Health Insurance costs are on the rise - and that's not news to most. But it's also a problem that is affecting county jails in Oregon, and they are turning to Salem for some help.
Oregonians who get arrested and go to jail often lose their health insurance benefits, and counties start picking up the cost of their medical care.
Even more frustrating for sheriff's offices is the fact that people who haven't even been convicted of a crime yet lose their benefits already.
Oregon sheriffs are asking the Legislature to require health insurers to cover inmates until they go through a trial or conviction and sentencing.
They say the high and sometimes unexpected costs end up cutting money available for deputies and patrols.
"In many cases, these inmates are in custody awaiting trial," said Darrell Fuller, general manager and lobbyist for the Oregon State Sheriffs Association.
"This means their coverage is cut, even though they have not been found guilty of any crime. As health care costs increase, other important functions of the office of Sheriff are underfunded (...)"
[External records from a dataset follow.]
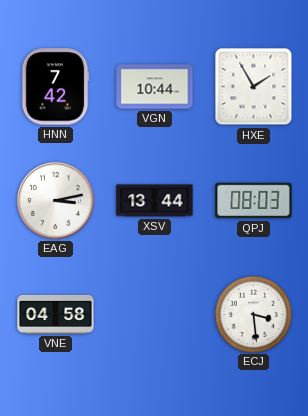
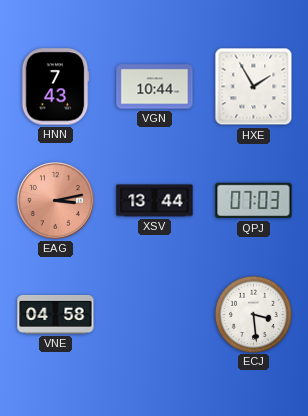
HNN: 7:42 -> 7:43
EAG dial: white -> salmon
QPJ: 08:03 -> 07:03
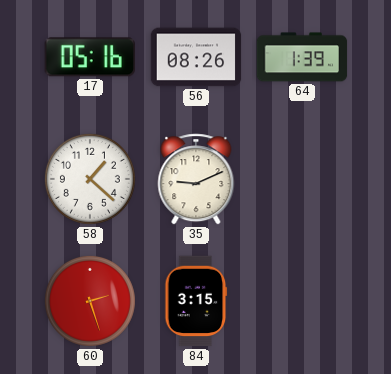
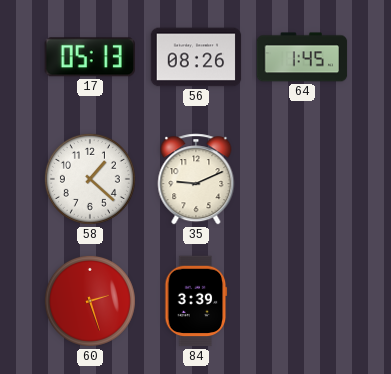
17: 05:16 -> 05:13
64: 1:39 -> 1:45
84: 3:15 -> 3:39
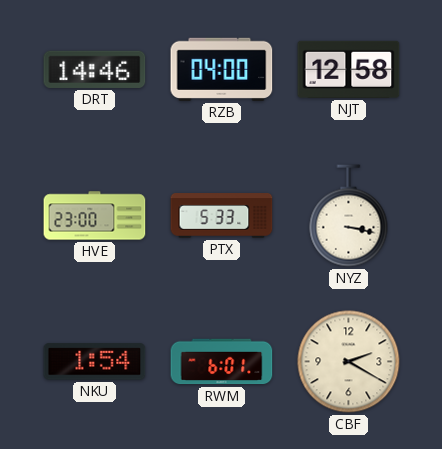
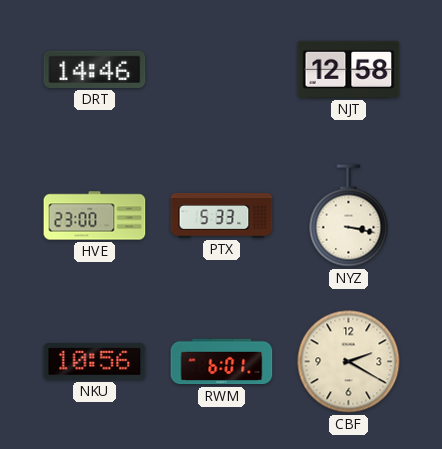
RZB: 04:00 -> none
NKU: 1:54 -> 10:56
The Insurance industry argues the Constitution requires the government to provide care for inmates.
House Bill 4110 would not make changes to the health care laws for inmates once incarcerated, but rather before the person has been found guilty.
A House committee passed the measure and it's now in the joint Budget Committee, a step that the Deschutes County Sheriffs Office is welcoming.
"First of all, we are supportive of having this House bill move forward," Capt. Shane Nelson said Monday. "Because there are some private health care insurers who will not represent inmates and pay for their medical bills while they are incarcerated."
The numbers speak for themselves. Health care expenses in the jail added up to over $774,000 in Deschutes County in 2012.
It is not the average inmate's health care cost that is worrying officials.
"You never know if you're going to have an inmate that has medical issue who comes into the facility," Nelson said. "We've in the past had inmates that come to the facility that have significant medical issues."
Those patients can quickly cost $300,000, as one inmate with kidney failure did.
The average age of inmates is rising, and with it the cost of health care.
The annual health care cost for an inmate 30 years or younger is around $300, while it jumps to over $6,500 for those over 70.
The health care portion of the prison budget in Oregon jumped from $50 million in 2003-2005 to over $216 million in the last two-year budget cycle.
While lawmakers consider the bill, the sheriff's office tries to limit health care costs as much as possible.
"Right now, what we do is we go and meet with medical providers and try and get the discounted rate," Nelson said. "So we will ask for the Medicaid rate."
These rates can make a huge difference. In the case of the inmate with kidney failure, the price dropped from over $300,000 to around $30,000.
Despite those discounted rates, the sheriff's office says health care costs remain a major problem.